SALT LAKE CITY -- Attorneys for a polygamous family made famous on a reality television show on Friday asked a Utah federal judge not to block their challenge of the state's bigamy law.
Kody Brown and wives Meri, Janelle, Christine and Robyn filed a lawsuit in Salt Lake City's U.S. District Court in July.
The stars of the TLC show "Sister Wives" contend the law is unconstitutional because it violates their right to privacy, prohibiting them from living together and criminalizing their private sexual relationships.
Under Utah law, people are guilty of bigamy if they have multiple marriage licenses, or if they cohabitate with another consenting adult in a marriage-like relationship.
Formerly of Lehi, Utah, the Browns and their 17 children moved to Nevada in January after police launched a bigamy investigation. The Browns said they practice polygamy as part of their religious beliefs.
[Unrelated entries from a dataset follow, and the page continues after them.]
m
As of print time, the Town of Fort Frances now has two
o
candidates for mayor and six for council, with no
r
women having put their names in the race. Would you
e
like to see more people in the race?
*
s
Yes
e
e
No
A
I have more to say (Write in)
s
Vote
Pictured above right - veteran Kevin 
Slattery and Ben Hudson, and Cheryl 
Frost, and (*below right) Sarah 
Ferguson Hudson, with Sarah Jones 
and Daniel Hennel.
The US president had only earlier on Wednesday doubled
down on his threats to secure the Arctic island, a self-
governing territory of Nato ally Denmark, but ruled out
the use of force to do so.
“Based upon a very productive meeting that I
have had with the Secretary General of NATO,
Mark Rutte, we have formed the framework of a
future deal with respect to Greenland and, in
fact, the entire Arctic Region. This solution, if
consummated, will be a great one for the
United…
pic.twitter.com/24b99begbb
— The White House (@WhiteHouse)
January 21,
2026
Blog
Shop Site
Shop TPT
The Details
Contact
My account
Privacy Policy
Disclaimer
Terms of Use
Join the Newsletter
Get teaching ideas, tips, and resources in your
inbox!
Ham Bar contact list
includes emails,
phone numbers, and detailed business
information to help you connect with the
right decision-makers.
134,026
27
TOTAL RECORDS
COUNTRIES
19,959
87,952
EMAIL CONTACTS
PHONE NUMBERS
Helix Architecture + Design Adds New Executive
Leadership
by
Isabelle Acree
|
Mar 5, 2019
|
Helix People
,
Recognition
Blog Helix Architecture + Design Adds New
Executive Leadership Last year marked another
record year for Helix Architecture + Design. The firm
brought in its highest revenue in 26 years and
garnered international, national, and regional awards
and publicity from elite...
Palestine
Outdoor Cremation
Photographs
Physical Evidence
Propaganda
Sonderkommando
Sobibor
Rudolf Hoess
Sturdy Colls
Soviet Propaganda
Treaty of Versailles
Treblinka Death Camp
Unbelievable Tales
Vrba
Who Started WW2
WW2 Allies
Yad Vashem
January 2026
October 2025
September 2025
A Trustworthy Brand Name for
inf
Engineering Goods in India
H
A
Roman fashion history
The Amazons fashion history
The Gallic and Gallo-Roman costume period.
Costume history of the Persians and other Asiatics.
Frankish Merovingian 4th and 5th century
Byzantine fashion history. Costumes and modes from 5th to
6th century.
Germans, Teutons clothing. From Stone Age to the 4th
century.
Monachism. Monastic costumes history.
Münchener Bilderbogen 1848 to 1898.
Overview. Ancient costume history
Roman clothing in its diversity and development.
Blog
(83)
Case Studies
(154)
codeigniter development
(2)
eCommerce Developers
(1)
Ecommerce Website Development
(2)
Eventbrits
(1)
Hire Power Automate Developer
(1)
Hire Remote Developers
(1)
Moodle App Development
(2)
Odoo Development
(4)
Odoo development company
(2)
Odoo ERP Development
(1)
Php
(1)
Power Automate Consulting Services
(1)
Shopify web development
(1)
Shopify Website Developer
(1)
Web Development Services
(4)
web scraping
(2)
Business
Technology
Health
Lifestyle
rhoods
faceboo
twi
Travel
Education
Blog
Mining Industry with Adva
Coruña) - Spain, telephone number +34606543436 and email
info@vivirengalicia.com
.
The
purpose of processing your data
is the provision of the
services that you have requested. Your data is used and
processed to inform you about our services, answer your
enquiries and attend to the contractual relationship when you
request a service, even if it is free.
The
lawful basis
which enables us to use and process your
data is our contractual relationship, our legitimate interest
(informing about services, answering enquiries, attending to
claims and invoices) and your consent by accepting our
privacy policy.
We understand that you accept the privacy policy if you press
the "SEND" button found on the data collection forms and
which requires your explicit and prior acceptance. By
U.S. District Judge Clark Waddoups heard oral arguments in the case Friday in Salt Lake City and took the matter under advisement. It is not known when he will rule.
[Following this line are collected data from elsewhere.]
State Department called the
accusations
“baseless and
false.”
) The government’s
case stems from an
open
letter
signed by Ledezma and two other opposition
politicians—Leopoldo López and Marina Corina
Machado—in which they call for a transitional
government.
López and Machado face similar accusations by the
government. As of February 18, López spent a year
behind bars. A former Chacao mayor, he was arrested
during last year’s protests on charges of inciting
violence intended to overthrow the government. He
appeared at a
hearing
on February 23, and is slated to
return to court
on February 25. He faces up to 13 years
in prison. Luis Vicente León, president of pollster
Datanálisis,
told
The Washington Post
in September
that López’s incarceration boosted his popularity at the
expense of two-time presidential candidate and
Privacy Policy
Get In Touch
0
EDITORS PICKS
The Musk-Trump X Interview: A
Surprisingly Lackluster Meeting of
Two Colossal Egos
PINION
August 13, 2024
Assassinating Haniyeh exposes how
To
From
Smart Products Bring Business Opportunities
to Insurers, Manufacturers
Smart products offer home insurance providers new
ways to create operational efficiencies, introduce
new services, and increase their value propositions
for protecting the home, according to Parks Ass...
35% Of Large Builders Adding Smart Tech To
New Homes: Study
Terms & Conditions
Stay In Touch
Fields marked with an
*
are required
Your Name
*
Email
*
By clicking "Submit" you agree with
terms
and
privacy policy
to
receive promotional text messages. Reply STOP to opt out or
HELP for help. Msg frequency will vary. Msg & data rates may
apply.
For the case to go forward, the judge must decide that the Browns have been harmed by the bigamy law.
In court, the Browns' attorney, Jonathan Turley, said the family has suffered losses of income and has been forced to move out of state because they were under investigation for bigamy.
They also have suffered "reputational harm" because the law labels the family a "criminal association," Turley said.
Assistant Utah Attorney General Jerrold Jensen called the Browns' lawsuit "great TV drama," but said there is no real threat to the family, which has neither been arrested or charged with any crime.